Comment by pjmlp
3 hours ago
In what aspect does GNU/Linux not meet EU sovereignty security requirement, but two American companies do?
Other than the elephant in the room that most FOSS projects are anyway sponsored by US companies, that is.
3 hours ago
In what aspect does GNU/Linux not meet EU sovereignty security requirement, but two American companies do?
Other than the elephant in the room that most FOSS projects are anyway sponsored by US companies, that is.
Sovereignty yes it's obviously better.
I am just talking about the pure tech fact that GNU/Linux desktops do not have any meaningful intra-host security boundaries.
Is this a worthwhile tradeoff against being tied to US tech? Yeah maybe, like I said there are no good options here, and Linux might be the least bad.
Genuinely interested: does it bring something to say "everything is crap anyway, but given that we must choose between one of them, we may as well choose the least bad" instead of "the best solution we currently have is X"?
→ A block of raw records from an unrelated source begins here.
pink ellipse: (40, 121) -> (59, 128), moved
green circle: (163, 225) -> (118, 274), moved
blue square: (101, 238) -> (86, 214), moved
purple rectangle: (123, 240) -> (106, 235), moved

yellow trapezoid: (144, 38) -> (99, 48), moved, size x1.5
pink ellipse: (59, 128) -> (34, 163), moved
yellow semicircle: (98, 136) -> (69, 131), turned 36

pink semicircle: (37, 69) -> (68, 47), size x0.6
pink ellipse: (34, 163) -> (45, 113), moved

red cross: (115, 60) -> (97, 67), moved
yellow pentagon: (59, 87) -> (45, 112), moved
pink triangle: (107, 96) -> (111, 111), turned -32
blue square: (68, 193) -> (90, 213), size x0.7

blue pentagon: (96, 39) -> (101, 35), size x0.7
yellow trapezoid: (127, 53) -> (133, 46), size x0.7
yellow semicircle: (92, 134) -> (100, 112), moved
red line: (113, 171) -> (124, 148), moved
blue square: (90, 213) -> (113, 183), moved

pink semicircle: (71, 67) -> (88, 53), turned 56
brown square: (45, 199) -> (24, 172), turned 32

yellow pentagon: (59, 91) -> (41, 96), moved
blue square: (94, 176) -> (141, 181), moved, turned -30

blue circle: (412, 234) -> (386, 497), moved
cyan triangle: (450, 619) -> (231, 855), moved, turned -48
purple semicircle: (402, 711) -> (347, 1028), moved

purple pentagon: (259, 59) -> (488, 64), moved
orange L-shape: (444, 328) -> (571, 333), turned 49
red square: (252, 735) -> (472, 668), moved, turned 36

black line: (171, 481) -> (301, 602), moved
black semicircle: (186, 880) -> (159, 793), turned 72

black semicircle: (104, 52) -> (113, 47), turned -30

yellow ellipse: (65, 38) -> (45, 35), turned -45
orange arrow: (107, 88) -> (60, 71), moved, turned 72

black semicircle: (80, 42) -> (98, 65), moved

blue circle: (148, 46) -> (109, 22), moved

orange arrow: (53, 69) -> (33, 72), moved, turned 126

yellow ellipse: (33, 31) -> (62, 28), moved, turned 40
Secondly, are you sure that it is impossible to secure a system for a whole department? I have seen relatively big companies having an IT team managing their own Linux flavour. That is, whitelisting the packages that can be installed by the users. Given that most computer users in the administration use a handful of programs, it doesn't seem super hard to audit them?
You know what happened at Google after Operation Aurora and they went full bore on security (BeyondCorp and all that)? They started phasing out Windows laptops for employees immediately.
I'm honestly having trouble taking you seriously, Windows has always been at the butt of security jokes, I guess you maybe didn't grow up with winnuke etc? But maybe you could elaborate a bit more concretely about what kind of intra-host security boundaries are missing, and why they would be required on single-user computers in this scenario?